++++ DATA EXTRACTS ++++

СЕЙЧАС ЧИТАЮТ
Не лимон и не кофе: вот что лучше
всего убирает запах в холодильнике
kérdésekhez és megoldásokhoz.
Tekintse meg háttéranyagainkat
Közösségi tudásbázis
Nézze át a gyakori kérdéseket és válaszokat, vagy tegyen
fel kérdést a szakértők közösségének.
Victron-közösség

++++
++++ DATA EXTRACTS ++++

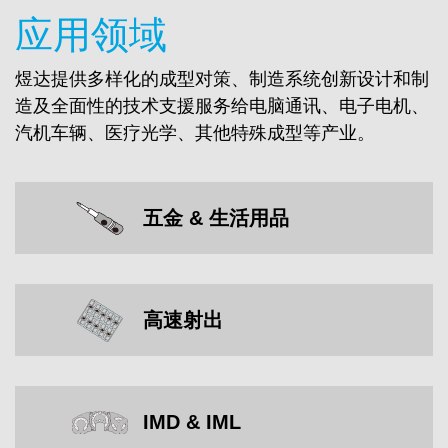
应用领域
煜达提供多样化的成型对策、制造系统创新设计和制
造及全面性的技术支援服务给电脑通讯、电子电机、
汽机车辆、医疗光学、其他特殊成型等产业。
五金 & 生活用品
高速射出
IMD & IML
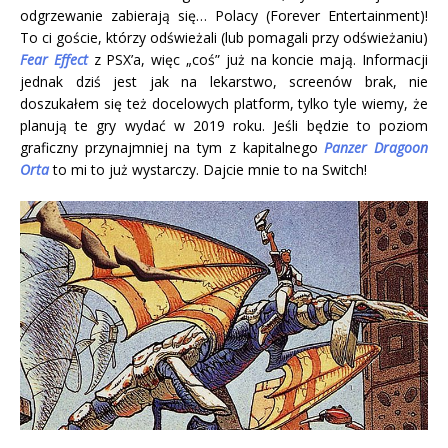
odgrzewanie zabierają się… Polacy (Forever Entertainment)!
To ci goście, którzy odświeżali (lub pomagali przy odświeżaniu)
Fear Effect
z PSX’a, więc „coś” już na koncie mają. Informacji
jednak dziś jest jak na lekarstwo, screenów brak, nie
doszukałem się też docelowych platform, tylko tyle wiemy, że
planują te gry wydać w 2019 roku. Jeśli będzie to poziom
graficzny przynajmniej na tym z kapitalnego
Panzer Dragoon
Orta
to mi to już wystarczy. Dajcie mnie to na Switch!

++++

* YOUR OBJECTIVE *
Go through the material above and output exactly the lines from the one containing "СЕЙЧАС ЧИТАЮТ" through the one containing "Victron-közösség".

* SOLUTION FOR THIS TASK *
СЕЙЧАС ЧИТАЮТ
Не лимон и не кофе: вот что лучше
всего убирает запах в холодильнике
kérdésekhez és megoldásokhoz.
Tekintse meg háttéranyagainkat
Közösségi tudásbázis
Nézze át a gyakori kérdéseket és válaszokat, vagy tegyen
fel kérdést a szakértők közösségének.
Victron-közösség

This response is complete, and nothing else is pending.